EXERCISE GOAL
Repeat all entries word for word; skip images.

--- AVAILABLE DATA ---

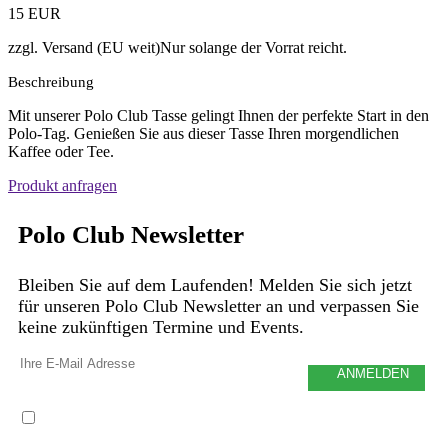
15 EUR
zzgl. Versand (EU weit)
Nur solange der Vorrat reicht.
Beschreibung
Mit unserer Polo Club Tasse gelingt Ihnen der perfekte Start in den
Polo-Tag. Genießen Sie aus dieser Tasse Ihren morgendlichen
Kaffee oder Tee.
Produkt anfragen
Polo Club Newsletter
Bleiben Sie auf dem Laufenden! Melden Sie sich jetzt
für unseren Polo Club Newsletter an und verpassen Sie
keine zukünftigen Termine und Events.
Ich habe die
Datenschutzerklärung
gelesen und akzeptiere sie, außerdem willige ich in die
Weitergabe meiner Daten gemäß der Datenschutzerklärung ein.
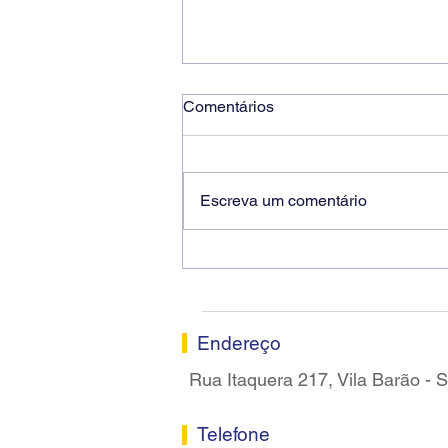
Comentários
Escreva um comentário
Ricardo dos Santos Filho
assume a presidência do
Sindicato dos Bancários de
Sorocaba
Endereço
Rua Itaquera 217, Vila Barão -
Telefone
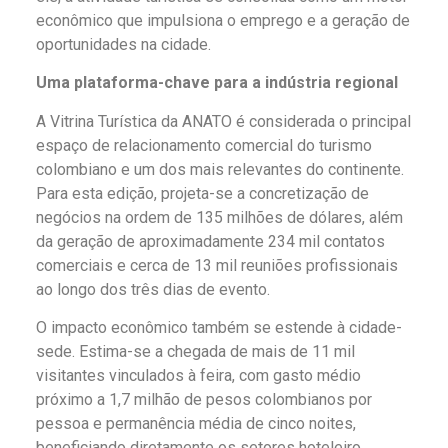
econômico que impulsiona o emprego e a geração de
oportunidades na cidade.
Uma plataforma-chave para a indústria regional
A Vitrina Turística da ANATO é considerada o principal
espaço de relacionamento comercial do turismo
colombiano e um dos mais relevantes do continente.
Para esta edição, projeta-se a concretização de
negócios na ordem de 135 milhões de dólares, além
da geração de aproximadamente 234 mil contatos
comerciais e cerca de 13 mil reuniões profissionais
ao longo dos três dias de evento.
O impacto econômico também se estende à cidade-
sede. Estima-se a chegada de mais de 11 mil
visitantes vinculados à feira, com gasto médio
próximo a 1,7 milhão de pesos colombianos por
pessoa e permanência média de cinco noites,
beneficiando diretamente os setores hoteleiro,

---

THE COMPLETED TASK
15 EUR
zzgl. Versand (EU weit)
Nur solange der Vorrat reicht.
Beschreibung
Mit unserer Polo Club Tasse gelingt Ihnen der perfekte Start in den
Polo-Tag. Genießen Sie aus dieser Tasse Ihren morgendlichen
Kaffee oder Tee.
Produkt anfragen
Polo Club Newsletter
Bleiben Sie auf dem Laufenden! Melden Sie sich jetzt
für unseren Polo Club Newsletter an und verpassen Sie
keine zukünftigen Termine und Events.
Ich habe die
Datenschutzerklärung
gelesen und akzeptiere sie, außerdem willige ich in die
Weitergabe meiner Daten gemäß der Datenschutzerklärung ein.
Comentários
Escreva um comentário
Ricardo dos Santos Filho
assume a presidência do
Sindicato dos Bancários de
Sorocaba
Endereço
Rua Itaquera 217, Vila Barão -
Telefone
econômico que impulsiona o emprego e a geração de
oportunidades na cidade.
Uma plataforma-chave para a indústria regional
A Vitrina Turística da ANATO é considerada o principal
espaço de relacionamento comercial do turismo
colombiano e um dos mais relevantes do continente.
Para esta edição, projeta-se a concretização de
negócios na ordem de 135 milhões de dólares, além
da geração de aproximadamente 234 mil contatos
comerciais e cerca de 13 mil reuniões profissionais
ao longo dos três dias de evento.
O impacto econômico também se estende à cidade-
sede. Estima-se a chegada de mais de 11 mil
visitantes vinculados à feira, com gasto médio
próximo a 1,7 milhão de pesos colombianos por
pessoa e permanência média de cinco noites,
beneficiando diretamente os setores hoteleiro,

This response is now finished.